## About this task
The reply to the records below should contain exactly the lines from the line with "Embora tenha ficado como primeiro suplente" through the line with "lipiec 2015", and nothing besides.

[Dataset entries]
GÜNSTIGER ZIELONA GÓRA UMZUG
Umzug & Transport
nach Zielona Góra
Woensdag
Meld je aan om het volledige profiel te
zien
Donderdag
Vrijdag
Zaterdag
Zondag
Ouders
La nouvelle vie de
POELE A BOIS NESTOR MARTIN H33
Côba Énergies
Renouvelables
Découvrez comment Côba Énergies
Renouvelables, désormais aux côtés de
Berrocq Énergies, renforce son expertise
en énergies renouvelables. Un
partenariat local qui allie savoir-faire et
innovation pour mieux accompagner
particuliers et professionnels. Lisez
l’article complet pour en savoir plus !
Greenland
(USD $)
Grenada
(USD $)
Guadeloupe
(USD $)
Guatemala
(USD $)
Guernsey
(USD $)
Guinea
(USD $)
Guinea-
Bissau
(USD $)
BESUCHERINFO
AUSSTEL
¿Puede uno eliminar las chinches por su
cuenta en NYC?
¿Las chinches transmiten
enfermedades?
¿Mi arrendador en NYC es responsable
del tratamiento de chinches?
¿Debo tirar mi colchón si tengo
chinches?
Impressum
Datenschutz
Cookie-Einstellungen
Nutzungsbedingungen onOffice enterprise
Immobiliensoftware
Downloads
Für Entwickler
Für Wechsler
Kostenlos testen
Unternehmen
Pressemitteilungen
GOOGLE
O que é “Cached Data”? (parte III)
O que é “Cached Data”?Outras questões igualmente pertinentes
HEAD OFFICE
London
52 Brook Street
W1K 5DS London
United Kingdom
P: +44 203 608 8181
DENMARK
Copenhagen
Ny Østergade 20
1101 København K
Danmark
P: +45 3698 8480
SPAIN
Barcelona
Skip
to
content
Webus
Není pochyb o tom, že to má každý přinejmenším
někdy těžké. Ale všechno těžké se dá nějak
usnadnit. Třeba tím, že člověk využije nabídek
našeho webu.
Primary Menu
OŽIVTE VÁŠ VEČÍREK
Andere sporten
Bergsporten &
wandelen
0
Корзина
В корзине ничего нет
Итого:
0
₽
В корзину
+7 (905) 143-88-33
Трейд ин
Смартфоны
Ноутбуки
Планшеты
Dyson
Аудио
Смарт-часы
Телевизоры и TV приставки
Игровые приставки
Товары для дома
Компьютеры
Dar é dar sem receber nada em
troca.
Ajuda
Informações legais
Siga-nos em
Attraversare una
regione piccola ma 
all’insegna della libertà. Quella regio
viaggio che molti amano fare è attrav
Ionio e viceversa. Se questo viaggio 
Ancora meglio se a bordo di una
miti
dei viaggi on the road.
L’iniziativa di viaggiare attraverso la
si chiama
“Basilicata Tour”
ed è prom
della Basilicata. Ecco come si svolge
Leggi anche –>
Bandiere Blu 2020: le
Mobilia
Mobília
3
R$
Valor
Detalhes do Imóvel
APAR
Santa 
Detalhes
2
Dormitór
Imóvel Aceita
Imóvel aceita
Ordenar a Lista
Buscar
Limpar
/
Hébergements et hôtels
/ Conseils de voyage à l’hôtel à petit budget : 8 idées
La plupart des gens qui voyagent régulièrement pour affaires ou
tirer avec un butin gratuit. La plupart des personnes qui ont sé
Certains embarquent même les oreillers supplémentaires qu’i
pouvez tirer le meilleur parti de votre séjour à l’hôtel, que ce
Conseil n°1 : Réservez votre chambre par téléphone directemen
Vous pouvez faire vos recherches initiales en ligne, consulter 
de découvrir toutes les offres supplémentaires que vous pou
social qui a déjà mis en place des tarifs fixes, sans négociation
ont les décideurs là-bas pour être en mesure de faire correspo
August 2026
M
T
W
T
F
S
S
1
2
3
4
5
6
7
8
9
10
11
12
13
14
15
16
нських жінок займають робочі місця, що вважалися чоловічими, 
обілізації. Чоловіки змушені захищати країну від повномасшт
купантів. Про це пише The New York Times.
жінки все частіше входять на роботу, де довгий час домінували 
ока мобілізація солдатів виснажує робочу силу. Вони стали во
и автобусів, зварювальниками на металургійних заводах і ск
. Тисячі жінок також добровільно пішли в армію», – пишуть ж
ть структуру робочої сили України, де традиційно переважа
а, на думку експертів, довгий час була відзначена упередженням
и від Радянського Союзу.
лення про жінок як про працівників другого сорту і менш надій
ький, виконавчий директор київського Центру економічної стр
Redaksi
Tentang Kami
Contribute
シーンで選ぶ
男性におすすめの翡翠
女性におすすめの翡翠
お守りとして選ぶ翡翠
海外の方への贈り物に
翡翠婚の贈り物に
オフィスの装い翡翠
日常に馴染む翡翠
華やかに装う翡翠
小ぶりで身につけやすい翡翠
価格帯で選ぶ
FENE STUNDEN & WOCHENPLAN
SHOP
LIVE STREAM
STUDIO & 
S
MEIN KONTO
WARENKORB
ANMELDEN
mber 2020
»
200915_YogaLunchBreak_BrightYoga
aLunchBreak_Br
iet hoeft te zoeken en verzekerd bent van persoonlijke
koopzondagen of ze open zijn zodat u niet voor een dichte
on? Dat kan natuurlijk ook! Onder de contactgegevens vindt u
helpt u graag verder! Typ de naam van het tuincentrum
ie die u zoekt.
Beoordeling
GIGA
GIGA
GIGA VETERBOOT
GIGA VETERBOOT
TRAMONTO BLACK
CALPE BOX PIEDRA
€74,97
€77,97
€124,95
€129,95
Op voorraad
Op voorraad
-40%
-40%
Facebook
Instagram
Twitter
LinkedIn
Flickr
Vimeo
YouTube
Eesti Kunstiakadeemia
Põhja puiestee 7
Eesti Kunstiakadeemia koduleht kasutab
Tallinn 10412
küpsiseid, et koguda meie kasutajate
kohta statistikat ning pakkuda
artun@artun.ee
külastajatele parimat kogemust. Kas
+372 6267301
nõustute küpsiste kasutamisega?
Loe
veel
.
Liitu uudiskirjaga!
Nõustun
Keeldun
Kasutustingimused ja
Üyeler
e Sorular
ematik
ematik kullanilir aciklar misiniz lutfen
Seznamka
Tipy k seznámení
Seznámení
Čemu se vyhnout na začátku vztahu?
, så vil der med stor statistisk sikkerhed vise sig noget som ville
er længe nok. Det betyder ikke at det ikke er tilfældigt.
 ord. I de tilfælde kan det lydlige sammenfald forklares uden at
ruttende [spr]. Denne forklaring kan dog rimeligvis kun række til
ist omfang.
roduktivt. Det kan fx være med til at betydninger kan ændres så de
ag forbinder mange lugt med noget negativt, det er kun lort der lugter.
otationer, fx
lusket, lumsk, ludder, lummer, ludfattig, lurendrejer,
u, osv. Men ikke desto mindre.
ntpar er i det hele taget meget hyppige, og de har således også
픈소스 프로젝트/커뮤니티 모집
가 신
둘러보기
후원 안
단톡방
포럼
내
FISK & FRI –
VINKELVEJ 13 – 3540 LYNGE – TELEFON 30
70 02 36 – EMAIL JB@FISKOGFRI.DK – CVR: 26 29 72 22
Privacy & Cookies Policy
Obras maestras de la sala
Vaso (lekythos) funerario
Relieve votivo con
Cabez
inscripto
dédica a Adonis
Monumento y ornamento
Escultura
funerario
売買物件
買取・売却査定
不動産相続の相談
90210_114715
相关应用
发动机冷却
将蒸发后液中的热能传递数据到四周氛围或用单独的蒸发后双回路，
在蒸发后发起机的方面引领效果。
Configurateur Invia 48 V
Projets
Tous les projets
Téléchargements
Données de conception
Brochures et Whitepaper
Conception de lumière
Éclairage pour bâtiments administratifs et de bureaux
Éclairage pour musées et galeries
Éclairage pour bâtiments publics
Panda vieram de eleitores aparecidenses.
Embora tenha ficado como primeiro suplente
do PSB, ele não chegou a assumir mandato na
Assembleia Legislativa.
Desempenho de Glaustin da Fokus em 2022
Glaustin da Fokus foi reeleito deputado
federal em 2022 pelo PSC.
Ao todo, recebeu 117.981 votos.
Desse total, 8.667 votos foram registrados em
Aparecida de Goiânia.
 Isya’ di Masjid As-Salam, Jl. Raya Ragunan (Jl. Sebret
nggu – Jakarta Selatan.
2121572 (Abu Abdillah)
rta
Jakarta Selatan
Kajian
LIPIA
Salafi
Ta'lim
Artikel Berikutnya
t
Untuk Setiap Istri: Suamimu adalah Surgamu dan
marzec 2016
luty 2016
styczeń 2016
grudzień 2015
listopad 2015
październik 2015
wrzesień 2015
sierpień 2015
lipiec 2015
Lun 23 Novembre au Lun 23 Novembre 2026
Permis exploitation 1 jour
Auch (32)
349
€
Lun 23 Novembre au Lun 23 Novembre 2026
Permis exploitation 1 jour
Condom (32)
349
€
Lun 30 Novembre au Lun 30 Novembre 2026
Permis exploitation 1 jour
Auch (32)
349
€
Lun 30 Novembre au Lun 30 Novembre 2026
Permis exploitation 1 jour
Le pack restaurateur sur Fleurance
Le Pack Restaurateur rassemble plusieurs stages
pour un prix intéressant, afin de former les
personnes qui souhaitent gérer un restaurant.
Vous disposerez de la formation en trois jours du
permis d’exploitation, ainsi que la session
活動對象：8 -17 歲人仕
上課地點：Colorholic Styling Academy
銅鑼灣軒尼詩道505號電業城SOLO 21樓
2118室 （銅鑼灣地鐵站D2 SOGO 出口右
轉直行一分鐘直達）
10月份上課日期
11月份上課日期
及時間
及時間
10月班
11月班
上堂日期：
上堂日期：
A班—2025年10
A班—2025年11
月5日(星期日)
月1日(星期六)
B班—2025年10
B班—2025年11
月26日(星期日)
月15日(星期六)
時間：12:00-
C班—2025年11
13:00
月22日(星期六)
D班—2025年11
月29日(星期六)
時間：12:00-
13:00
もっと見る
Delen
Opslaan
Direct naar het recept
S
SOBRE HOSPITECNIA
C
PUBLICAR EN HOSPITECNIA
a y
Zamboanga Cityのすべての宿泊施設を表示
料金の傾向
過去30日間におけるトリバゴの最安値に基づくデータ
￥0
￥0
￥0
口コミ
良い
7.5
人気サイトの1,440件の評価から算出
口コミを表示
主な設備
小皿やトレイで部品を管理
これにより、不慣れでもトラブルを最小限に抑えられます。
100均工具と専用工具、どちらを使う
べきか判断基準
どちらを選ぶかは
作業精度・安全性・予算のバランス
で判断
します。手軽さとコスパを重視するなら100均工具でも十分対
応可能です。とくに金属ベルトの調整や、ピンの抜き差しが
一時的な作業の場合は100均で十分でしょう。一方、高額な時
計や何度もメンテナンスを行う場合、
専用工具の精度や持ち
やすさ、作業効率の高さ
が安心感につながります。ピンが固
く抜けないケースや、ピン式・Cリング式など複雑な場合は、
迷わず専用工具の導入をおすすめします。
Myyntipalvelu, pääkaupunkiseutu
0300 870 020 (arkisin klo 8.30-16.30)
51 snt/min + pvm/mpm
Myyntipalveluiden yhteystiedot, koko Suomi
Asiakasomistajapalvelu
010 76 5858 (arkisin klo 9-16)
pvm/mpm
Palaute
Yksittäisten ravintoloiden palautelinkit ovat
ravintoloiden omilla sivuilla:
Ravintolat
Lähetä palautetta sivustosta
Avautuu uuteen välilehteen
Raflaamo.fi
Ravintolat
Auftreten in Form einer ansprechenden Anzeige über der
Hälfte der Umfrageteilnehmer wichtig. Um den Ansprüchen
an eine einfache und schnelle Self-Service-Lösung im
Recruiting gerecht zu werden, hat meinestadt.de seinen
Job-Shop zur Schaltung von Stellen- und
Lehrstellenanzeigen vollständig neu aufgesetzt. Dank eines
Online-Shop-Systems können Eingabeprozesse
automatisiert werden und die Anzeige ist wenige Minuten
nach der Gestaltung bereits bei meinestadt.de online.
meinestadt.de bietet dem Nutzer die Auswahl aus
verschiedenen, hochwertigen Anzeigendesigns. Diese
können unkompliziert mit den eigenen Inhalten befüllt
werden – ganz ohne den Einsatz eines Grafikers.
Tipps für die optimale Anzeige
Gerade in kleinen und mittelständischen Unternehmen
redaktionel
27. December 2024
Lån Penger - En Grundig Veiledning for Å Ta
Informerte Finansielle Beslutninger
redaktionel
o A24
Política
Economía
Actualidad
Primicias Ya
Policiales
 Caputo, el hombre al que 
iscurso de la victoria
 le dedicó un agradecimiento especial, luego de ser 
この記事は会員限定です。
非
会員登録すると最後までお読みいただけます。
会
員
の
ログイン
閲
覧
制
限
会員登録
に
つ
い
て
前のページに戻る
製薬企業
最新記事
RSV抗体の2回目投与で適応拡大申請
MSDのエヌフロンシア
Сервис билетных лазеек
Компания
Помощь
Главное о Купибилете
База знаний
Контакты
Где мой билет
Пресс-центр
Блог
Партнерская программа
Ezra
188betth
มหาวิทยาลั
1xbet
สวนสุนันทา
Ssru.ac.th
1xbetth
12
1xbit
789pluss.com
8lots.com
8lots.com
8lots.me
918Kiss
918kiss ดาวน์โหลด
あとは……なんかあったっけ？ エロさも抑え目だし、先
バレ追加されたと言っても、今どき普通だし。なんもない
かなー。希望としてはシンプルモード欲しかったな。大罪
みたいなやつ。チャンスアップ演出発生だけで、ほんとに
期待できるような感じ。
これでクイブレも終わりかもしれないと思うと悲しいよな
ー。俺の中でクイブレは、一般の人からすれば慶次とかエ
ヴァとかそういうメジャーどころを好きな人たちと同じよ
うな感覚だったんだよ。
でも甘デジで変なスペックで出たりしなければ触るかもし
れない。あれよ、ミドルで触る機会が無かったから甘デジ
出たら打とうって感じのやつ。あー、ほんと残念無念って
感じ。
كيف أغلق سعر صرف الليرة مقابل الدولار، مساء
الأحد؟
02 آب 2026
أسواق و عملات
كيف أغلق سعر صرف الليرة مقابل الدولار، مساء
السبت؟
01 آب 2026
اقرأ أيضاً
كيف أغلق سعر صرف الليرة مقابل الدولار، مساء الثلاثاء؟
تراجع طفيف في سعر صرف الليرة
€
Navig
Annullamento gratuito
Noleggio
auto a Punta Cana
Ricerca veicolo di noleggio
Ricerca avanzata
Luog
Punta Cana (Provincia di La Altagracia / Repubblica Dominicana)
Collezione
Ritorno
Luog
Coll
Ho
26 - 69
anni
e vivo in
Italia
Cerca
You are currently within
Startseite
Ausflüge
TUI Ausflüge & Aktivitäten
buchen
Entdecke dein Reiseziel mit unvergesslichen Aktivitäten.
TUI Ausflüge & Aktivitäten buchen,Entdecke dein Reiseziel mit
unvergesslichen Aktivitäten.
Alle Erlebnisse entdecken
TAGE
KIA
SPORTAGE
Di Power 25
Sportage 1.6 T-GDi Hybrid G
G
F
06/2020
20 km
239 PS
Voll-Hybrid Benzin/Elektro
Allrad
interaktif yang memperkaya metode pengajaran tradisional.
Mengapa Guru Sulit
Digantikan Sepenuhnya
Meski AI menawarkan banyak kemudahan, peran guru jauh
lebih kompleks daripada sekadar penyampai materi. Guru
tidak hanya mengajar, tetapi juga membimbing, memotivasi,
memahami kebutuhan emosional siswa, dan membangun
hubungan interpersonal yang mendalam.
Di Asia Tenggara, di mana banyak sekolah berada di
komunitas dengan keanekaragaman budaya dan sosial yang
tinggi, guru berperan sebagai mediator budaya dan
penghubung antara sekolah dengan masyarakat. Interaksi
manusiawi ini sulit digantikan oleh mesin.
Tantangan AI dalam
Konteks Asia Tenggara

## Finished exercise
Embora tenha ficado como primeiro suplente
do PSB, ele não chegou a assumir mandato na
Assembleia Legislativa.
Desempenho de Glaustin da Fokus em 2022
Glaustin da Fokus foi reeleito deputado
federal em 2022 pelo PSC.
Ao todo, recebeu 117.981 votos.
Desse total, 8.667 votos foram registrados em
Aparecida de Goiânia.
 Isya’ di Masjid As-Salam, Jl. Raya Ragunan (Jl. Sebret
nggu – Jakarta Selatan.
2121572 (Abu Abdillah)
rta
Jakarta Selatan
Kajian
LIPIA
Salafi
Ta'lim
Artikel Berikutnya
t
Untuk Setiap Istri: Suamimu adalah Surgamu dan
marzec 2016
luty 2016
styczeń 2016
grudzień 2015
listopad 2015
październik 2015
wrzesień 2015
sierpień 2015
lipiec 2015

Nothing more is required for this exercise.